Florida's Hiatus on Third Grade Retention a Good Start

05/28/2015 02:05 pm ET | Updated May 28, 2016

Lawmakers in Florida recently took a step in the right direction when they voted to put on hold a section of the state's longstanding education reform policy. For the first time since 2003, parents and teachers will have a say in whether their third grader will go on to fourth grade if the child doesn't perform well on their assessment.

The decision reverses part of former Governor Jeb Bush's 1999 landmark education legislation, which requires the State of Florida to retain students in third grade if they fail to pass the reading portion of the state standardized test.

While the move is good news, it is only a temporary, year-long hiatus as officials review the high-stakes Florida Standards Assessment, a new standardized test tied to Florida's Common Core-based standards and administered for the first time this spring. Hopefully legislators won't hold back on the next step -- moving to permanently repeal state-mandated retention in their state.

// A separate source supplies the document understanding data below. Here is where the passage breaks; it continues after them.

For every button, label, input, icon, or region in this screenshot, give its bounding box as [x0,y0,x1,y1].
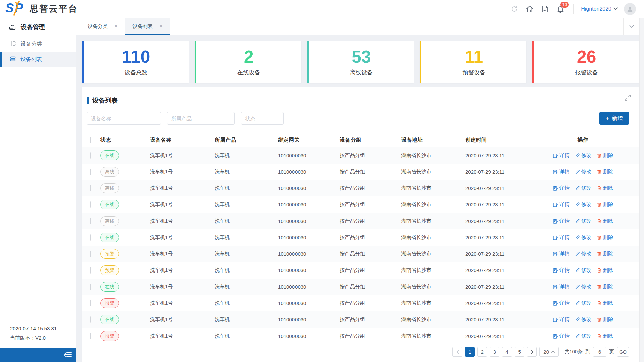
sidebar-item[interactable]: 设备分类 [0,36,76,52]
username-label: Hignton2020 [581,6,611,12]
trash-icon [597,219,602,224]
tab-list-dropdown-button[interactable] [623,18,639,35]
select-all-checkbox[interactable] [90,137,91,143]
delete-link[interactable]: 删除 [597,218,613,224]
tab-close-icon[interactable]: × [114,23,118,30]
expand-icon[interactable] [624,94,631,102]
edit-link[interactable]: 修改 [575,169,591,175]
detail-link[interactable]: 详情 [553,152,570,159]
row-checkbox[interactable] [90,251,91,257]
delete-link[interactable]: 删除 [597,316,613,323]
row-checkbox[interactable] [90,152,91,159]
edit-link[interactable]: 修改 [575,185,591,191]
status-input[interactable] [241,112,284,125]
row-checkbox[interactable] [90,218,91,224]
delete-link[interactable]: 删除 [597,300,613,306]
refresh-icon[interactable] [510,5,518,13]
delete-label: 删除 [603,234,613,241]
sidebar-item[interactable]: 设备列表 [0,52,76,67]
home-icon[interactable] [526,5,534,13]
product-cell: 洗车机 [215,152,278,159]
edit-link[interactable]: 修改 [575,284,591,290]
stat-label: 在线设备 [237,69,260,76]
delete-link[interactable]: 删除 [597,284,613,290]
scrollbar[interactable] [639,18,644,362]
gateway-cell: 1010000030 [278,218,340,224]
detail-link[interactable]: 详情 [553,218,570,224]
row-checkbox[interactable] [90,267,91,274]
detail-link[interactable]: 详情 [553,284,570,290]
next-page-button[interactable] [527,347,537,357]
device-name-cell: 洗车机1号 [150,169,215,175]
delete-link[interactable]: 删除 [597,267,613,274]
goto-page-input[interactable] [593,347,606,357]
table-row: 在线 洗车机1号 洗车机 1010000030 按产品分组 湖南省长沙市 202… [82,229,639,246]
detail-label: 详情 [559,169,570,175]
edit-icon [575,153,580,158]
detail-link[interactable]: 详情 [553,185,570,191]
collapse-sidebar-button[interactable] [59,348,76,362]
page-button-4[interactable]: 4 [502,347,512,357]
created-cell: 2020-07-29 23:11 [465,317,527,322]
delete-link[interactable]: 删除 [597,251,613,257]
delete-link[interactable]: 删除 [597,152,613,159]
address-cell: 湖南省长沙市 [401,185,465,191]
edit-link[interactable]: 修改 [575,234,591,241]
row-checkbox[interactable] [90,201,91,208]
page-button-5[interactable]: 5 [515,347,524,357]
page-button-2[interactable]: 2 [477,347,487,357]
go-button[interactable]: GO [617,347,629,357]
edit-link[interactable]: 修改 [575,316,591,323]
prev-page-button[interactable] [452,347,462,357]
detail-link[interactable]: 详情 [553,169,570,175]
col-actions: 操作 [527,134,639,147]
avatar[interactable] [624,3,636,15]
edit-link[interactable]: 修改 [575,333,591,339]
bell-icon[interactable]: 10 [556,5,565,13]
delete-link[interactable]: 删除 [597,169,613,175]
detail-link[interactable]: 详情 [553,267,570,274]
page-size-select[interactable]: 20 [539,347,559,357]
document-icon[interactable] [541,5,549,13]
delete-link[interactable]: 删除 [597,234,613,241]
detail-link[interactable]: 详情 [553,316,570,323]
product-cell: 洗车机 [215,185,278,191]
delete-link[interactable]: 删除 [597,185,613,191]
detail-link[interactable]: 详情 [553,251,570,257]
delete-link[interactable]: 删除 [597,201,613,208]
edit-link[interactable]: 修改 [575,152,591,159]
row-checkbox[interactable] [90,284,91,290]
device-name-input[interactable] [87,112,161,125]
row-checkbox[interactable] [90,333,91,339]
detail-link[interactable]: 详情 [553,333,570,339]
panel-title: 设备列表 [87,96,118,105]
edit-label: 修改 [581,267,591,274]
detail-link[interactable]: 详情 [553,300,570,306]
detail-link[interactable]: 详情 [553,201,570,208]
detail-link[interactable]: 详情 [553,234,570,241]
user-menu[interactable]: Hignton2020 [581,6,618,12]
page-button-1[interactable]: 1 [465,347,475,357]
product-input[interactable] [167,112,235,125]
tab[interactable]: 设备分类 × [80,18,125,35]
edit-link[interactable]: 修改 [575,251,591,257]
delete-link[interactable]: 删除 [597,333,613,339]
row-checkbox[interactable] [90,300,91,306]
edit-link[interactable]: 修改 [575,201,591,208]
tab[interactable]: 设备列表 × [125,18,170,35]
page-button-3[interactable]: 3 [490,347,499,357]
edit-link[interactable]: 修改 [575,267,591,274]
edit-link[interactable]: 修改 [575,218,591,224]
row-checkbox[interactable] [90,234,91,241]
group-cell: 按产品分组 [340,234,401,241]
page-size-value: 20 [543,349,549,355]
tab-close-icon[interactable]: × [159,23,163,30]
row-checkbox[interactable] [90,169,91,175]
status-badge: 在线 [100,282,119,291]
add-device-button[interactable]: + 新增 [599,112,629,125]
trash-icon [597,235,602,240]
row-checkbox[interactable] [90,316,91,323]
edit-link[interactable]: 修改 [575,300,591,306]
detail-label: 详情 [559,333,570,339]
row-checkbox[interactable] [90,185,91,191]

Florida has long been held up as a model for education reform, with many states adopting similar legislation. It is understandable to think that holding kids back in third grade because of reading deficits might be a good idea. However, research simply does not bear it out. In fact, the two independent studies conducted on Florida's policy were unable to establish a causal link between retention and long-term academic benefits for students. On the other hand, there is plenty of research to show the harmful impacts on students who are retained - including increased high school dropout rates.

In addition to no proof of long-term value, the retention law disproportionately impacted minority students. From 2003 to 2008, African-American and Latino students comprised 46 percent of all Florida third graders. However, the two groups represented 69 percent of of the students retained during that time period.

Reading interventions more effective solution

While retention is costly and unproven, there are many effective options available to improve reading proficiency. An extra year of third grade costs an average of about $12,000, but summer school averages between $500 and $2,000, and Head Start pre-K programs average around $7,000 a year. A full year of weekly one-on-one reading tutoring can cost as little as $1,000 per student in taxpayer dollars. Unlike retention, these approaches have evidence-based research to prove their impact on student reading achievement. To its credit, Florida has been progressive in providing additional funding for reading interventions. Other states have simply adapted mandated retention without providing adequate funding.

Lawmakers in Florida have a unique opportunity to send a message to the rest of the country. It's time they take the next step and permanently repeal state-mandated retention for third graders. Let's hope they seize the opportunity.